Gabe straightened away from the computer. “What else did he say?”

She shrugged. “Typical Bryson stuff. He had to work. He was off to another meeting.”

“Where?”

“He didn’t say. I started lecturing him on how he works too much, how he’s missing out on his sons’ lives, and how his doctor said he needed to take it easy.” She noticed a faint scowl pass over Gabe’s hard features at that, but he hid it in a blink.

“The medical records I have for your brother don’t mention any serious conditions,” Jesse Warrick said, concern in his voice.

“Uh, no, he doesn’t have any,” she answered. “I mean, nothing that he needs medicine for or anything. He just had some chest pains last summer. They ran tests and are keeping an eye on him, but so far, it seems to be an isolated incident. The doctors think it was caused by a panic attack.”

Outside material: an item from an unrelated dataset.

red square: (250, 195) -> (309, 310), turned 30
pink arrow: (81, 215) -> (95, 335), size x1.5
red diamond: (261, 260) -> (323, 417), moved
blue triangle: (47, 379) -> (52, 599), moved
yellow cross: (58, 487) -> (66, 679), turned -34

Jesse looked at Gabe. “The records I have don’t mention anything about chest pain.”

Gabe appeared frustrated and said something back, but she didn’t hear him because Quinn asked from across the room, “Did you hear anything else when you were on the phone with Bryson?”

She glanced over at him. Such solemn intensity. He made her uncomfortable, so she returned her gaze to Gabe. “I heard a man’s voice say in Spanish that Bryson needed to relax, that nobody was going to hurt him because he—” She had to stop and clear away the lump forming in her throat. “Because he was worth too much money. After that, the line went dead.”

“So naturally you jumped on the first flight to Colombia and put yourself at risk.” Gabe held up a hand when her mouth opened to fire back a defense. “Forget it. What else did Bryson say? Can you remember anything else about that conversation?”

Oh, what a condescending, overbearing…

No, she told herself and clenched her teeth to reign in her temper, don’t let him get to you. There would be plenty of time to rip into him later. Now, she had to focus.

For Bryson.

She shut her eyes, replayed the conversation for the hundredth, maybe thousandth, time in the last twenty-four hours. “He didn’t say anything else to me. When the limo arrived, he had a short conversation with the driver. I couldn’t hear all of it, but I think the driver introduced himself as Jacinto.”

Gabe snapped his fingers and turned to Harvard. “Any clear shots of the driver’s face?”

“Not clear, boss. One profile. Pretty grainy, but I might be able to clean it up. If I can get a clear enough picture, I’ll find you a name, birthday, and the name of his last one-night-stand.”

“Do it. How’s the EPC research coming?”

“Getting there. I have some possible EPC hangouts that need checking.”